The accused, riding a motor
cycle at a speed in excess of the speed-limit for the road, went into the
right-hand half of the road
in order to overtake a landrover pulling a trailer.
As a result his motor cycle collided head-on with a motor cycle being ridden
in
the opposite direction in its correct half of the road. The rider of that motor
cycle received severe head injuries and ceased
to breathe, until turned on his
side by a bystander. He was taken to hospital where it was found to be necessary
to insert a breathing
tube into his wind-pipe and to use a mechanical respirator
to assist his breathing. His inability to breathe properly without it
was due to
the head injuries. Four days later the Director of Health and Medical Services
decided to send him to Australia for treatment
which was not necessary to
preserve his life but would have rectified damage to his jaws and cheek bones
and so have assisted his
recovery. However, as there was only one mechanical
respirator in Nauru, it was necessary for it to be disconnected from him while
it was installed in the aircraft. There was a difference of medical opinion as
to his ability to survive without respiratory assistance
for as long as it would
take to install the respirator in the aircraft. In the event he died during that
period as the result of
inability to breathe. The accused argued that, since the
victim’s life could have been maintained by the respirator and his
chances
of recovery were good provided that for so long as he needed respiratory
assistance the use of the mechanical respirator
was continued, the
doctor’s deliberate removal of him from the respirator was a supervening
act which itself caused his death
and broke the chain of causation between the
accused’s driving and the death.
Held: (1) Liability for unintentional manslaughter is to be determined by reference to section 289 of the Criminal Code of Queensland (adopted). There must be recklessness involving grave moral guilt.

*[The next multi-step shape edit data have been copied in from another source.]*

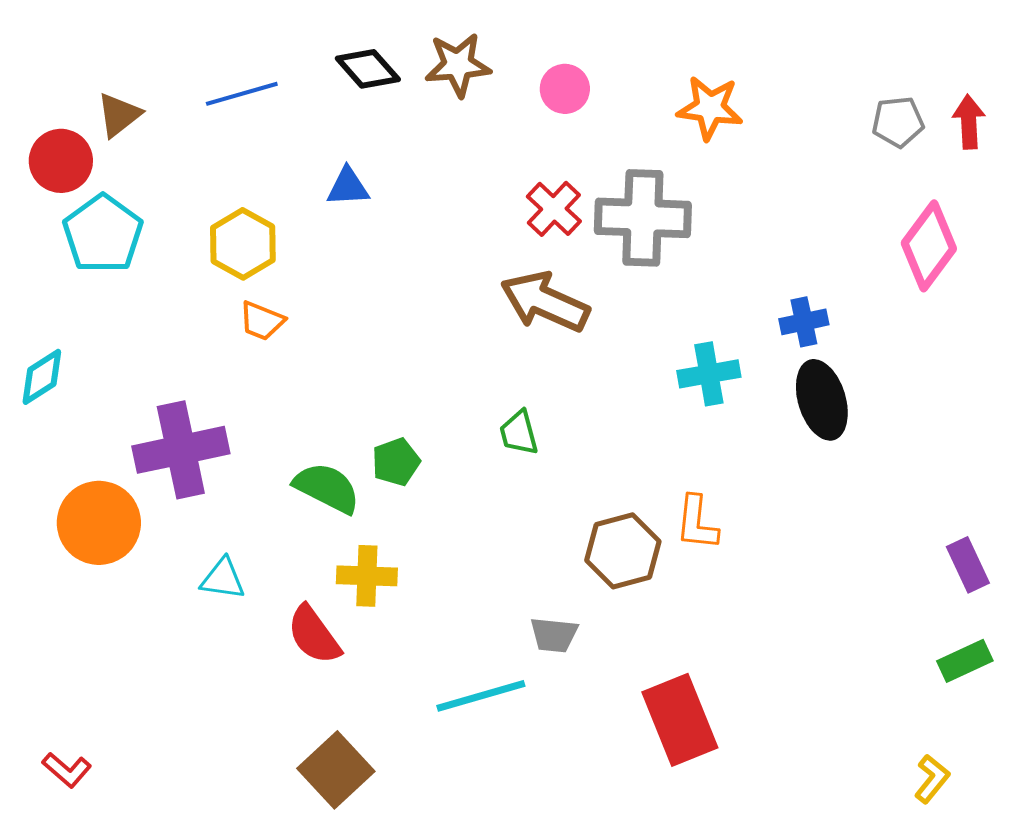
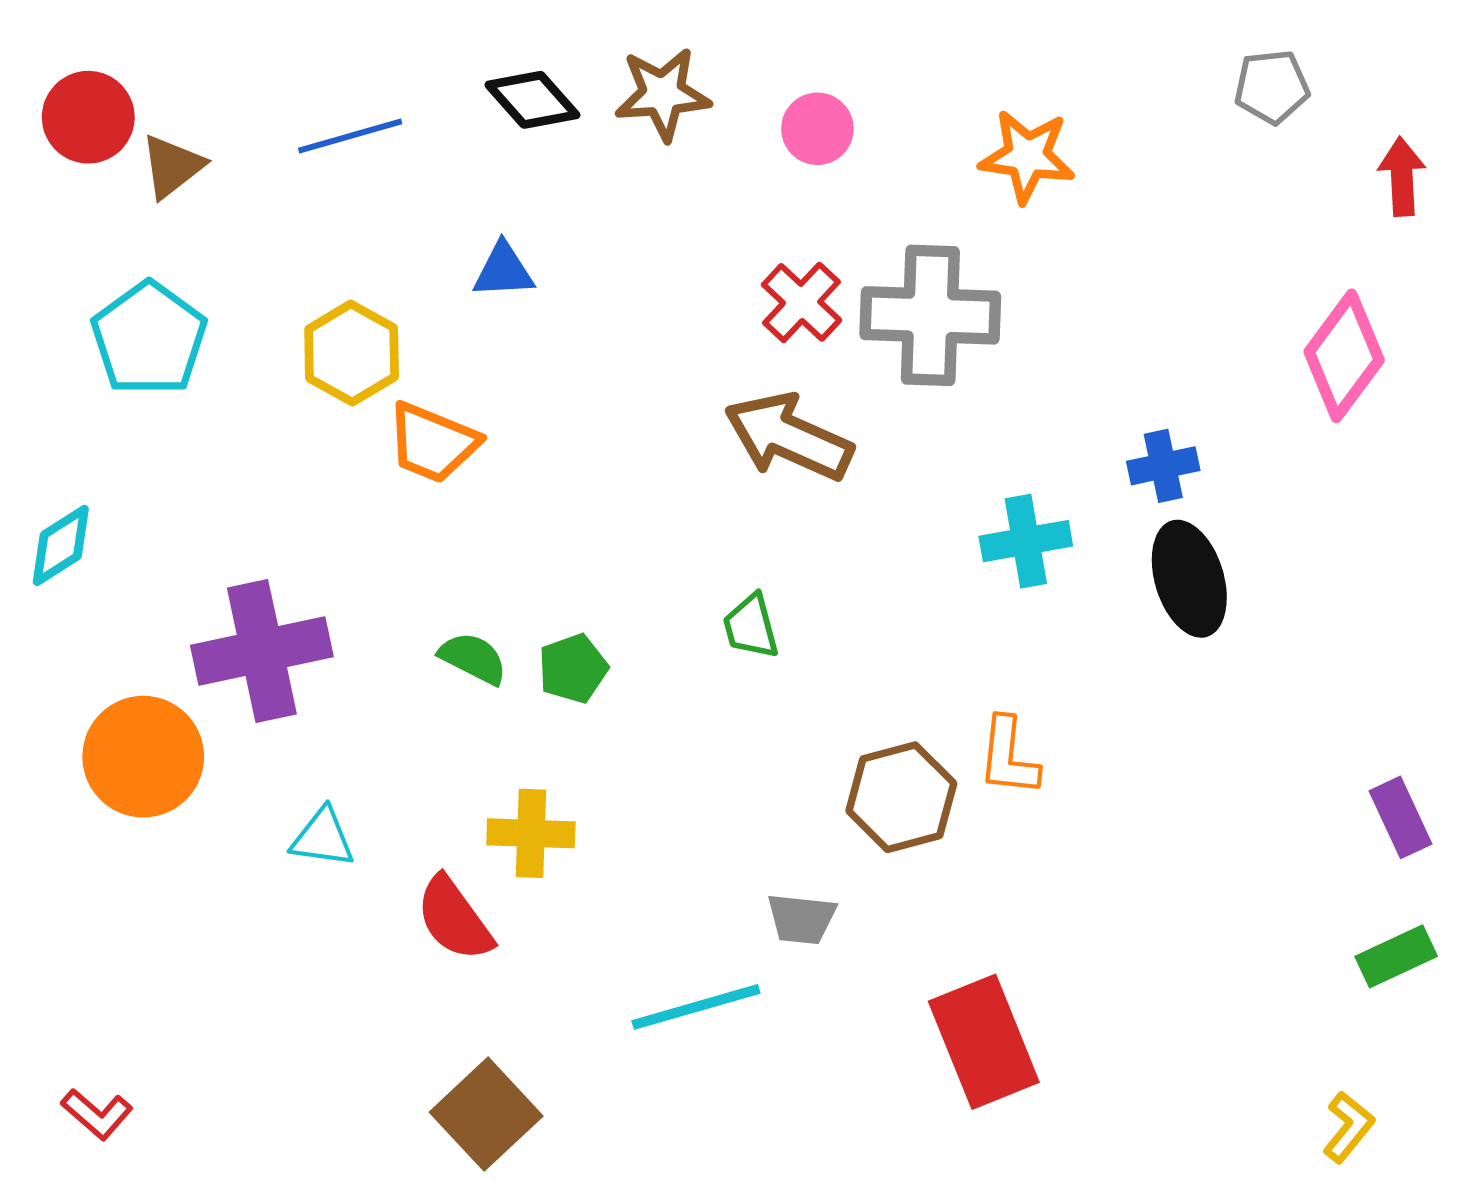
gray pentagon: (898, 122) -> (1272, 87), moved
red circle: (61, 161) -> (88, 117), moved
orange trapezoid: (262, 321) -> (433, 443), moved, size x1.4
green semicircle: (327, 488) -> (473, 658), moved, size x0.7

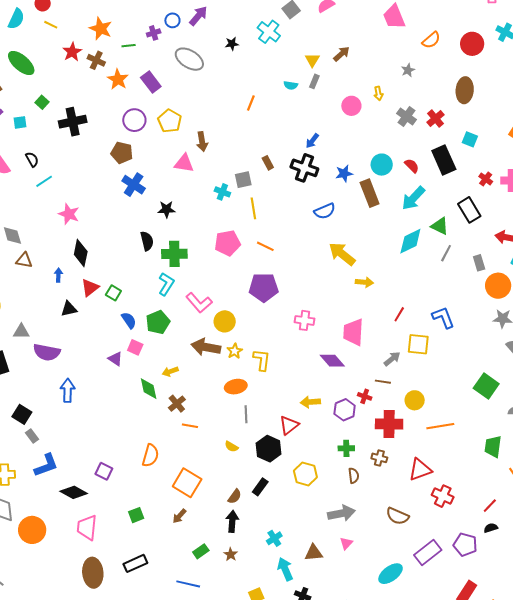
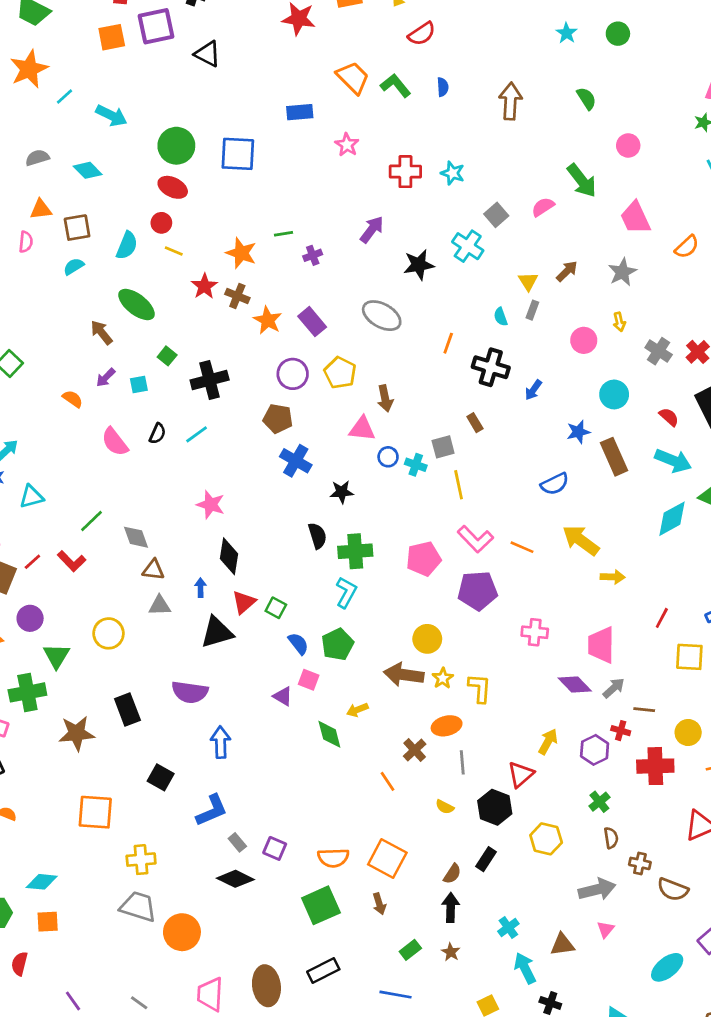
blue circle: (172, 20) -> (388, 457), moved
black star: (232, 44) -> (419, 265), size x1.6
green line: (129, 46) -> (284, 234), moved
gray ellipse: (189, 59) -> (382, 316), moved
gray star: (408, 70) -> (622, 272), moved, size x1.5
cyan semicircle: (291, 85) -> (501, 317), turned 64
black semicircle: (32, 159) -> (157, 434), turned 56
cyan circle: (382, 165) -> (614, 394), moved
black cross: (304, 168) -> (491, 367), moved
cyan line: (44, 181) -> (197, 434), moved
cyan arrow: (413, 198) -> (673, 461), turned -108
pink pentagon: (227, 243) -> (424, 559), moved
orange line: (265, 246) -> (522, 547), moved
pink L-shape: (199, 303) -> (475, 539), moved
black triangle: (69, 309) -> (217, 632), size x1.5
gray triangle: (21, 332) -> (160, 606), moved
gray arrow: (392, 359) -> (614, 688), moved
yellow arrow: (310, 402) -> (548, 742), turned 126
brown cross: (177, 404) -> (415, 750), moved
orange line: (190, 426) -> (387, 781), turned 49
gray rectangle: (32, 436) -> (237, 842), moved
green cross: (346, 448) -> (599, 802), turned -35
orange semicircle: (150, 456) -> (333, 858), moved, turned 75
brown cross: (379, 458) -> (640, 863), moved
blue L-shape: (46, 465) -> (212, 810), moved
green square: (136, 515) -> (321, 905), size x1.8
brown arrow: (179, 516) -> (379, 904), turned -56
pink trapezoid: (87, 527) -> (210, 994), moved

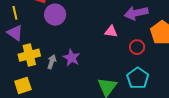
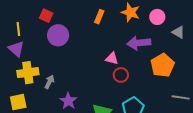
red circle: (137, 47) -> (121, 75), moved
purple star: (72, 58) -> (68, 101), moved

(2) An act is to be taken to have caused death if, notwithstanding that a supervening act also contributed to causing the death, the former act was “and operating and a substantial cause” of it.
Accused
convicted.
D.G. Lang for the
Republic
L.D. Keke for the
accused
Thompson
C.J.:
The accused is charged with
manslaughter, contrary to section 303 of the Criminal Code, which is the First
Schedule to the Criminal
Code Act of Queensland 1899, an adopted statute. He is
alleged to have committed that offence by riding a motor cycle on the main
road
so that he collided with a motor cycle coming in the opposite direction and
thereby caused the death of the person riding that
other motor
cycle.
As appeals now lie from
this Court to the High Court of Australia, this Court is, in my view, bound by
decisions of that Court on
the construction of the Criminal Code. In particular
it is bound by the Court’s decision in
Evgeniou v
The Queen (1964) 37 A.L.J.R. 508. In that
case the High Court of Australia decided that in a case such as the present one
liability depends
solely on section 289 of the Code. Section 289 provides as
follows:
“It is the duty of every person who has in his charge or under his control anything, whether living or inanimate, and whether moving or stationary, of such a nature that, in the absence of care or precaution in its use or management, the life, safety, or health, of any person may be endangered, to use reasonable care and take reasonable precautions to avoid such danger: and he is held to have caused any consequences which result to the life or health of any person by reason of any omission to perform that duty.”
The
High Court of Australia also affirmed in
Evgeniou’s
case earlier decisions that negligence
sufficient to constitute a breach of section 289 must be negligence according to
the standard
of the criminal law, which (per McTiernan and Menzies JJ. at p.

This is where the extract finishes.